BSE Sensex index chart
There was good news and bad news last week. First, the good news. State Bank of India came out with results that exceeded market expectations. That led to short covering and some investment buying on Friday (May 18 ‘12), which caused a ‘reversal day’ pattern (lower bottom, higher close) on the Sensex bar chart.
Now the bad news. Inflation reared its ugly head again – the culprit being food inflation. That may prevent RBI from cutting rates any further in June. The Finance Minister eloquently described the current economic problems and promised some belt tightening in the form of curtailing foreign travel of ministers and a restriction on buying new cars. Sounds more like tokenism than serious intent of curtailing wasteful subsidy expenditure.
The daily bar chart pattern of BSE Sensex is looking oversold – so Friday’s ‘reversal day’ pattern may lead to a brief bounce. Why not an end to the down move?
‘Reversal day’ patterns can occur a few times in the midst of a down (or up) move. But to mark the end of an intermediate move, the ‘reversal day’ should be accompanied by a volume surge that indicates selling (or buying) exhaustion. Such volume support (not shown in chart) was missing on Friday. Overhead resistance from the falling 20 day EMA and the blue down trend line – which are converging around the 16500 level – is likely to restrict any up move.
Note that in Jul ‘11, all three EMAs had merged with each other and gave advance warning of a sharp move. Since the Sensex was in a down trend, the sharp move in Aug ‘11 was downwards. A similar pattern emerged when all three EMAs merged in Apr ‘12. The sharp downward move in May ‘12 may go down to test and even break the Dec ‘11 low. All three EMAs are falling and the Sensex is trading below them. That means the Sensex is back in a bear market.

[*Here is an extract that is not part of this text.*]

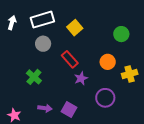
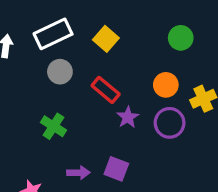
purple circle: (105, 98) -> (170, 123), moved

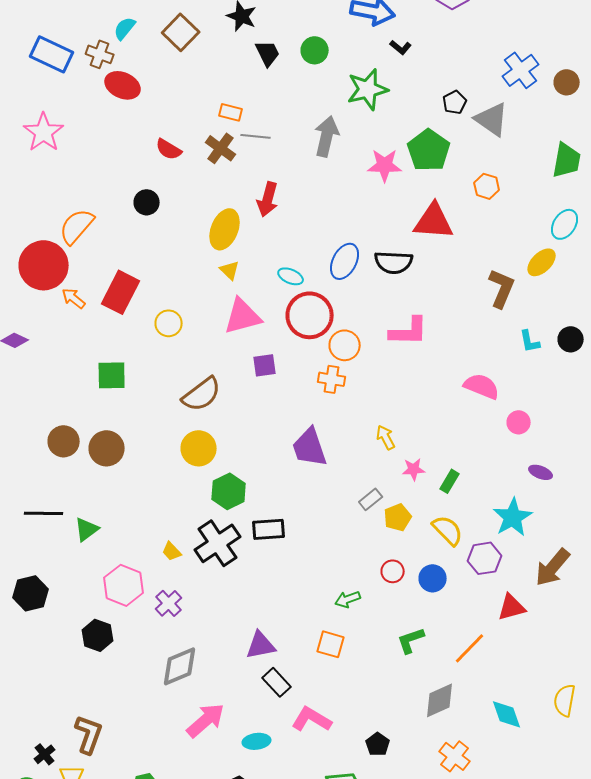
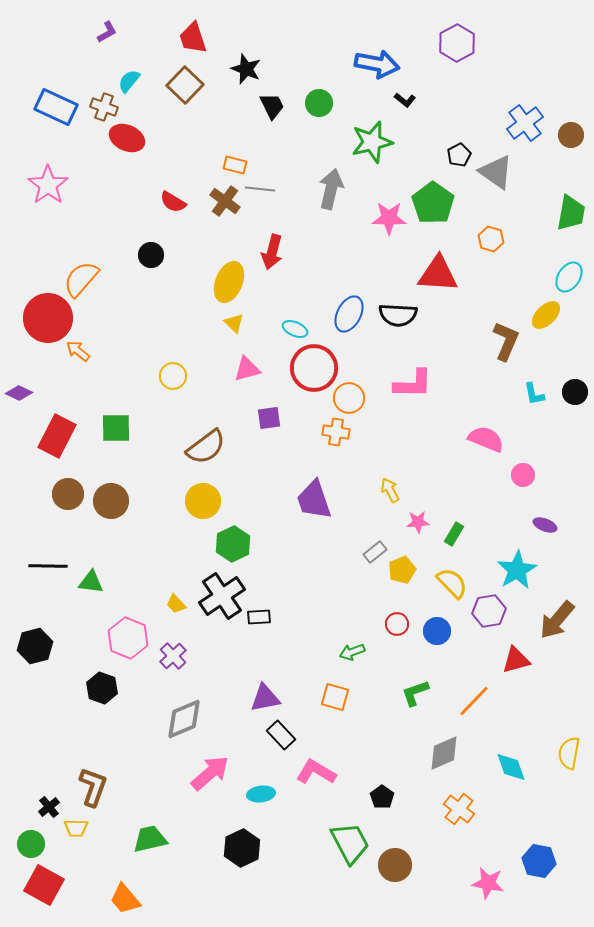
red rectangle: (121, 292) -> (57, 436), moved
pink triangle: (243, 316) -> (247, 369), size x0.7
green triangle: (87, 529) -> (91, 582), turned 44
black rectangle: (269, 529) -> (259, 617), moved, size x0.7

The technical indicators are bearish and looking oversold. The MACD is negative and falling below its signal line. The ROC is also negative, but has crossed above its 10 day MA. The RSI and the slow stochastic are inside their oversold zones. Any upward bounce towards the blue down trend line is likely to be used by the bears to sell.
NSE Nifty 50 index chart
The hallmarks of a bear market are clearly visible on the weekly bar chart of the NSE Nifty 50 index. The 20 week EMA failed to cross above the 50 week EMA and has started to fall. The index is trading below both its weekly EMAs and has dropped below the blue down trend line.

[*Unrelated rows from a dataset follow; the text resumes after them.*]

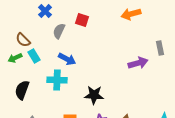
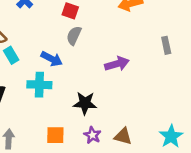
gray semicircle: (59, 31) -> (74, 35), moved
purple arrow: (138, 63) -> (117, 64), moved

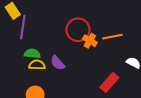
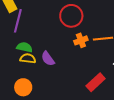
red circle: (78, 30) -> (71, 16), moved
orange cross: (90, 41) -> (81, 40), turned 32

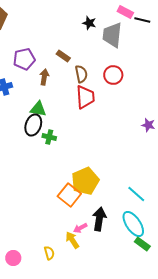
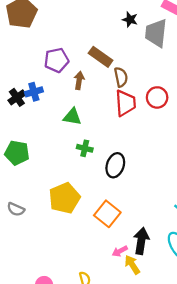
brown rectangle: (63, 56) -> (101, 57), size x1.5
red circle: (113, 75) -> (157, 97), moved
black ellipse: (33, 125) -> (115, 165), moved
yellow pentagon: (85, 181) -> (64, 198), moved
yellow arrow: (72, 240) -> (132, 265), moved

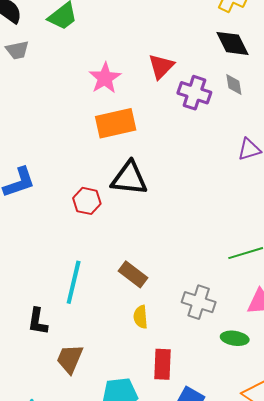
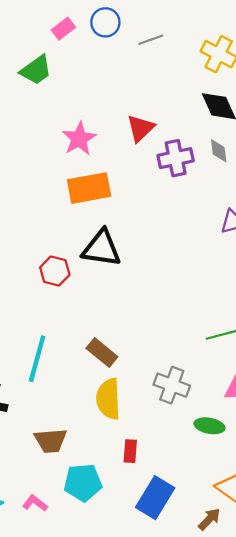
purple cross: (194, 93) -> (176, 158), turned -32
yellow semicircle: (141, 317) -> (108, 399), size x1.6
brown trapezoid: (70, 359) -> (51, 441), moved, turned -120
red rectangle: (163, 364) -> (130, 451), size x0.7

Can’t the bulls fight back from here?
The bearish technical indicators are suggesting that bulls are currently out of ammunition. SBI’s result announcement, followed by the CMD’s statement that the stock should trade at 2500, smacks of financial engineering and an effort to talk the market up. Even if SBI has performed a magic trick, it is unlikely that the other PSU banks will suddenly turn out to be magicians as well.
The MACD is below its signal line and has slipped into negative territory. The ROC is negative and below its falling 10 week MA. The RSI has entered its oversold zone, where it doesn’t stay for long. The slow stochastic is inside its oversold zone. Any upward bounce is likely to face resistance from the down trend line (currently at 5000).
Note that last week’s volumes were less than the previous week’s. Nothing unusual in that. Volumes are supposed to move in the direction of the trend.
Bottomline? Chart patterns of the BSE Sensex and NSE Nifty 50 indices are back in bear markets. Investors should stay away for now. Lower levels may provide better entry points. Risk takers can sell on every rise and buy back at lower levels. Always remember to use a stop-loss in case the market goes against you.